My second project was a reimplementation of the Neural Style Transfer paper. Here, I modified a VGG19 by inserting a style loss module at the fourth convolutional layer and a content loss module at convolutional layers 1 through 5. I downsampled the style and content images to 128x128 for faster computation, and ran 500 iterations of optimization. Rathater than a 10^4 ratio between style and content weight as recommended in the paper, I found that a 10^6 or 10^7 ratio produced the best results for me.

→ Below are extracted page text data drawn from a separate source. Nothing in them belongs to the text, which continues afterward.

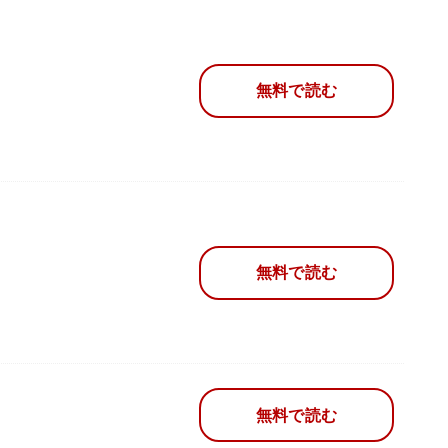
無料で読む
無料で読む
無料で読む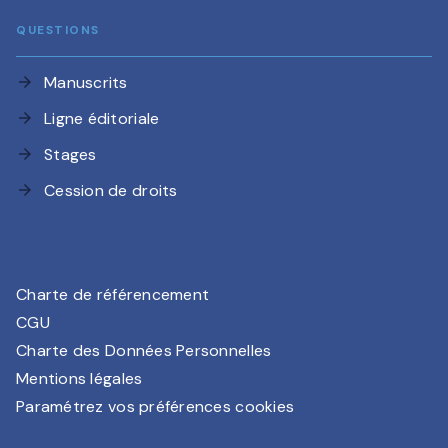
QUESTIONS
Manuscrits
arrow_forward
Ligne éditoriale
arrow_forward
Stages
arrow_forward
Cession de droits
arrow_forward
Charte de référencement
CGU
Charte des Données Personnelles
Mentions légales
Paramétrez vos préférences cookies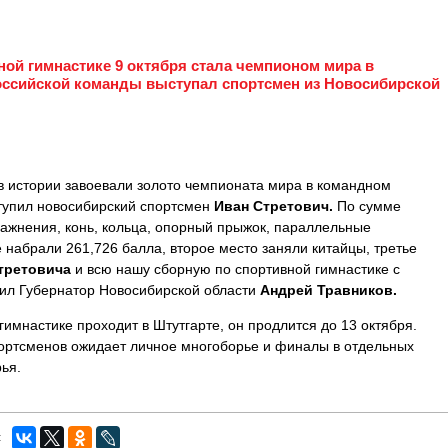
ной гимнастике 9 октября стала чемпионом мира в
оссийской команды выступал спортсмен из Новосибирской
в истории завоевали золото чемпионата мира в командном
ступил новосибирский спортсмен
Иван Стретович.
По сумме
ажнения, конь, кольца, опорный прыжок, параллельные
 набрали 261,726 балла, второе место заняли китайцы, третье
третовича
и всю нашу сборную по спортивной гимнастике с
тил Губернатор Новосибирской области
Андрей Травников.
имнастике проходит в Штутгарте, он продлится до 13 октября.
портсменов ожидает личное многоборье и финалы в отдельных
ья.
: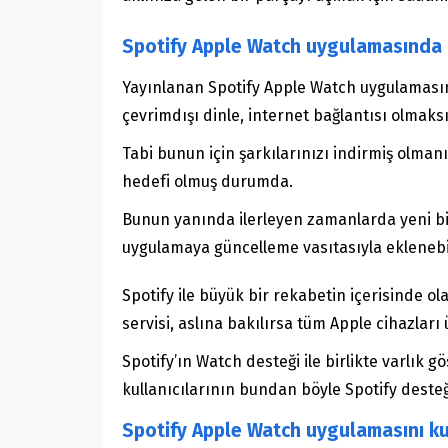
Spotify Apple Watch uygulamasında çe
Yayınlanan Spotify Apple Watch uygulamasının 
çevrimdışı dinle, internet bağlantısı olmaksı
Tabi bunun için şarkılarınızı indirmiş olman
hedefi olmuş durumda.
Bunun yanında ilerleyen zamanlarda yeni b
uygulamaya güncelleme vasıtasıyla eklenebi
Spotify ile büyük bir rekabetin içerisinde o
servisi, aslına bakılırsa tüm Apple cihazları
Spotify’ın Watch desteği ile birlikte varlı
kullanıcılarının bundan böyle Spotify dest
Spotify Apple Watch uygulamasını ku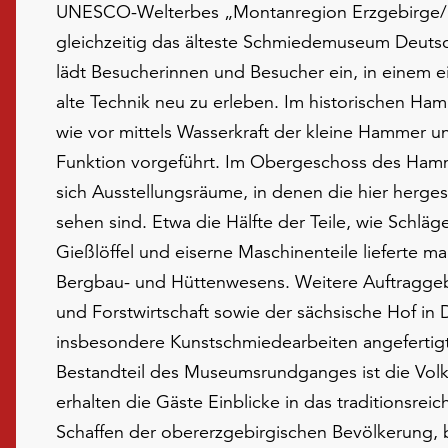
UNESCO-Welterbes „Montanregion Erzgebirge/
gleichzeitig das älteste Schmiedemuseum Deutsch
lädt Besucherinnen und Besucher ein, in einem
alte Technik neu zu erleben. Im historischen H
wie vor mittels Wasserkraft der kleine Hammer un
Funktion vorgeführt. Im Obergeschoss des Ham
sich Ausstellungsräume, in denen die hier herges
sehen sind. Etwa die Hälfte der Teile, wie Schläge
Gießlöffel und eiserne Maschinenteile lieferte m
Bergbau- und Hüttenwesens. Weitere Auftraggeb
und Forstwirtschaft sowie der sächsische Hof in 
insbesondere Kunstschmiedearbeiten angefertigt
Bestandteil des Museumsrundganges ist die Volks
erhalten die Gäste Einblicke in das traditionsreic
Schaffen der obererzgebirgischen Bevölkerung, 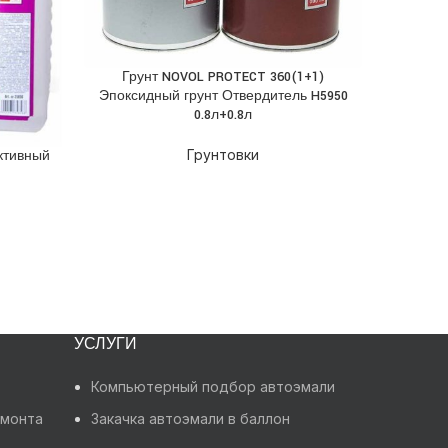
Грунт NO
ПОДРОБН
Эпокс
Грунт NOVOL PROTECT 360(1+1)
ПОДРОБНЕЕ
Эпоксидный грунт Отвердитель H5950
0.8л+0.8л
Грунтовки
ктивный
УСЛУГИ
Компьютерный подбор автоэмали
емонта
Закачка автоэмали в баллон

The original VGG19 architecture:

VGG(
(features): Sequential(
(0): Conv2d(3, 64, kernel_size=(3, 3), stride=(1, 1), padding=(1, 1))
(1): ReLU(inplace=True)
(2): Conv2d(64, 64, kernel_size=(3, 3), stride=(1, 1), padding=(1, 1))
(3): ReLU(inplace=True)
(4): MaxPool2d(kernel_size=2, stride=2, padding=0, dilation=1, ceil_mode=False)
(5): Conv2d(64, 128, kernel_size=(3, 3), stride=(1, 1), padding=(1, 1))
(6): ReLU(inplace=True)
(7): Conv2d(128, 128, kernel_size=(3, 3), stride=(1, 1), padding=(1, 1))
(8): ReLU(inplace=True)
(9): MaxPool2d(kernel_size=2, stride=2, padding=0, dilation=1, ceil_mode=False)
(10): Conv2d(128, 256, kernel_size=(3, 3), stride=(1, 1), padding=(1, 1))
(11): ReLU(inplace=True)
(12): Conv2d(256, 256, kernel_size=(3, 3), stride=(1, 1), padding=(1, 1))
(13): ReLU(inplace=True)
(14): Conv2d(256, 256, kernel_size=(3, 3), stride=(1, 1), padding=(1, 1))
(15): ReLU(inplace=True)
(16): Conv2d(256, 256, kernel_size=(3, 3), stride=(1, 1), padding=(1, 1))
(17): ReLU(inplace=True)
(18): MaxPool2d(kernel_size=2, stride=2, padding=0, dilation=1, ceil_mode=False)
(19): Conv2d(256, 512, kernel_size=(3, 3), stride=(1, 1), padding=(1, 1))
(20): ReLU(inplace=True)
(21): Conv2d(512, 512, kernel_size=(3, 3), stride=(1, 1), padding=(1, 1))
(22): ReLU(inplace=True)
(23): Conv2d(512, 512, kernel_size=(3, 3), stride=(1, 1), padding=(1, 1))
(24): ReLU(inplace=True)
(25): Conv2d(512, 512, kernel_size=(3, 3), stride=(1, 1), padding=(1, 1))
(26): ReLU(inplace=True)
(27): MaxPool2d(kernel_size=2, stride=2, padding=0, dilation=1, ceil_mode=False)
(28): Conv2d(512, 512, kernel_size=(3, 3), stride=(1, 1), padding=(1, 1))
(29): ReLU(inplace=True)
(30): Conv2d(512, 512, kernel_size=(3, 3), stride=(1, 1), padding=(1, 1))
(31): ReLU(inplace=True)
(32): Conv2d(512, 512, kernel_size=(3, 3), stride=(1, 1), padding=(1, 1))
(33): ReLU(inplace=True)
(34): Conv2d(512, 512, kernel_size=(3, 3), stride=(1, 1), padding=(1, 1))
(35): ReLU(inplace=True)
(36): MaxPool2d(kernel_size=2, stride=2, padding=0, dilation=1, ceil_mode=False)
)
(avgpool): AdaptiveAvgPool2d(output_size=(7, 7))
(classifier): Sequential(
(0): Linear(in_features=25088, out_features=4096, bias=True)
(1): ReLU(inplace=True)
(2): Dropout(p=0.5, inplace=False)
(3): Linear(in_features=4096, out_features=4096, bias=True)
(4): ReLU(inplace=True)
(5): Dropout(p=0.5, inplace=False)
(6): Linear(in_features=4096, out_features=1000, bias=True)
)
)

My architecture:

Sequential(
(conv_0): Conv2d(3, 64, kernel_size=(3, 3), stride=(1, 1), padding=(1, 1))
(relu_1): ReLU()
(conv_1): Conv2d(64, 64, kernel_size=(3, 3), stride=(1, 1), padding=(1, 1))
(relu_2): ReLU()
(pool_2): MaxPool2d(kernel_size=2, stride=2, padding=0, dilation=1, ceil_mode=False)
(style_loss_2): StyleLoss()
(conv_2): Conv2d(64, 128, kernel_size=(3, 3), stride=(1, 1), padding=(1, 1))
(relu_3): ReLU()
(style_loss_3): StyleLoss()
(conv_3): Conv2d(128, 128, kernel_size=(3, 3), stride=(1, 1), padding=(1, 1))
(relu_4): ReLU()
(pool_4): MaxPool2d(kernel_size=2, stride=2, padding=0, dilation=1, ceil_mode=False)
(style_loss_4): StyleLoss()
(content_loss_4): ContentLoss()
(conv_4): Conv2d(128, 256, kernel_size=(3, 3), stride=(1, 1), padding=(1, 1))
(relu_5): ReLU()
(style_loss_5): StyleLoss()
)

Here are some results on Neckarfront reproduced from the paper.





Below are a set of results on my own images. The final one is a mild failure case where the output blends lines together and retains some color, failing to recognize that the style photo is black and white. A higher style to content weight ratio or more training may have prevented this.